Gyetvay, according to a statement from the U.S. Department of Justice, allegedly concealed “his ownership and control over substantial offshore assets and (failed) to file and pay taxes on millions of dollars of income.” He’s charged with defrauding the United States by not disclosing his substantial offshore assets, failing to report substantial income on his tax returns, failing to pay millions of dollars of taxes and submitting a false offshore compliance filing with the IRS in an attempt to avoid substantial penalties and criminal prosecution.
Three days after the indictment was released to the public, through the IRS — Criminal Investigation field office in Tampa, a Sept. 25 tweet from an account with Gyetvay’s name pushed back on the accusations. “Dear friends and colleagues. On Thursday I was indicted for baseless tax charges that I already settled through a voluntary program, and pleaded not guilty,” the tweet stated. “I will vigorously fight these charges and will continue to discuss gas topics as normal.”(An IRS spokesperson, in a Sept. 28 email to the Business Observer, declined to comment on the tweet, citing the ongoing investigation.)

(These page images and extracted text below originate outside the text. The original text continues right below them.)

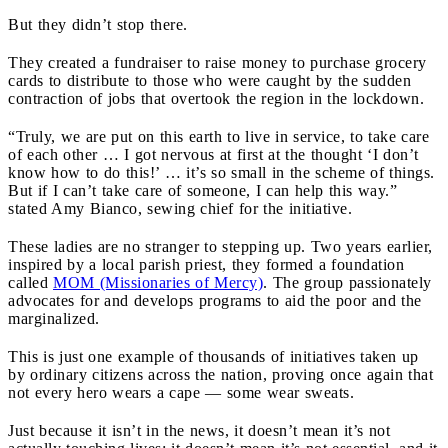
But they didn’t stop there.
They created a fundraiser to raise money to purchase grocery
cards to distribute to those who were caught by the sudden
contraction of jobs that overtook the region in the lockdown.
“Truly, we are put on this earth to live in service, to take care
of each other … I got nervous at first at the thought ‘I don’t
know how to do this!’ … it’s so small in the scheme of things.
But if I can’t take care of someone, I can help this way.”
stated Amy Bianco, sewing chief for the initiative.
These ladies are no stranger to stepping up. Two years earlier,
inspired by a local parish priest, they formed a foundation
called
MOM (Missionaries of Mercy)
. The group passionately
advocates for and develops programs to aid the poor and the
marginalized.
This is just one example of thousands of initiatives taken up
by ordinary citizens across the nation, proving once again that
not every hero wears a cape — some wear sweats.
Just because it isn’t in the news, it doesn’t mean it’s not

The indictment alleges that from 2005 to 2016, Gyetvay, a CPA, received lucrative stock options and/or stock-based compensation in his role with a Russian gas company. According to his LinkedIn profile, Gyetvay is CFO of PAO Novatek, the second-largest oil and gas company in Russia. Starting in 2005, Gyetvay, officials contend, opened the first of two Swiss bank accounts to hold the assets, “which at one point had an aggregate value of over $93 million.”
“Over a period of several years, Gyetvay allegedly took steps to conceal his ownership and control over the foreign accounts and associated assets, such as removing himself and making his then-wife, a Russian citizen, the beneficial owner of the accounts,” the release states. “Despite being a CPA, Gyetvay also allegedly did not timely file his U.S. tax returns, nor did he file all of the required Reports of Foreign Bank and Financial Accounts (FBARs) forms certain U.S. taxpayers are required to file annually that disclose their control over assets maintained in foreign bank accounts. Further, some of the tax returns he did file are allegedly false.”
The indictment further alleges Gyetvay submitted a false offshore compliance filing with the IRS through the Streamlined Filing Compliance Procedures Procedures in which he attested that his prior failure to file FBARs and tax returns was non-willful.
Gyetvay, according to his LinkedIn profile, worked in the audit department of oil company Hess, in New Jersey, from 1988 to 1994. He then spent nine years as an audit partner with PricewaterhouseCoopers in Moscow, in its Global Energy, Mining and Utilities unit, before joining PAO Novatek in 2005. He was a member of the board, and chairman of PAO Novatek investment and strategy committee for eight years, the profile states.
If convicted, Gyetvay, according to the statement from the Justice Department, faces a maximum penalty of 20 years in prison for each wire fraud count; five years in prison for each failure to file FBAR count; five years in prison for tax evasion; five years in prison for making a false statement; three years in prison for each count of assisting in the preparation of a false tax return; and one year in prison for each willful failure to file a tax return count.